The school year has arrived, which means it’s time to get organized. Despite busy summer schedules, summer is usually a time when organization is not practiced nearly as much as it is during the school year. When students transition back to school, it can be a bit challenging and daunting to get back into the daily organizational tasks from the previous school year.

The first step to an organized start to the school year is back to school shopping. This blog will break down some of the essentials for students and some considerations to keep in mind.

The Particular Teacher/Class: Some teachers and classes have an “organization format” that every student has to follow. Whether it be a binder, composition notebook, or accordion folder, some teachers will dictate the organization system that students use in their class. There’s nothing wrong with this reasonable request, so students should follow that format.

Color-Coded Folders/Notebooks: For each class, students should have a 2-pocket folder and a notebook. They should be matching. History is a blue notebook and blue folder. Science is a red notebook and red folder. This is a basic component of the organization system, but I often see it go wrong. Color-coding folders and notebooks makes it easier to both put stuff in the right place and find the right stuff later when you need it.

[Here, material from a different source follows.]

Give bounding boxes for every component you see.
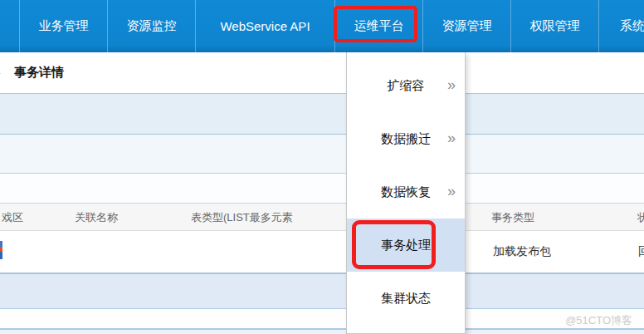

Avoid Consolidation: The all-in-one school supplies are not effective for storage. A 5 subject notebook (with folder pockets built in) is typically not the best way to go. One notebook cannot house a semester’s worth of notes, worksheets, papers, etc. It also becomes extremely difficult to find anything. Similarly, accordion folders are not good for day-to-day school work (they are, however, great for long term storage). Students need individual folders that will easily lead them to the papers they’re looking for.

Long Term Storage: This is essential and often overlooked. Long term storage is a place at home where students can stash all the important documents they will need come test or finals time. Think study guides, old quizzes, old tests, etc. Most students will use an accordion folder or hanging file folders to accomplish this goal. Not only does this keep important stuff tucked away in a safe space, it also helps keep clutter out of day-to-day operations.

At the end of the day, all papers that students receive will fall into 3 categories: hang on to it, put it in long term storage, or throw it out. By creating a clear cut organization system with the right supplies, students will be in a position to be efficiently organized throughout the school year.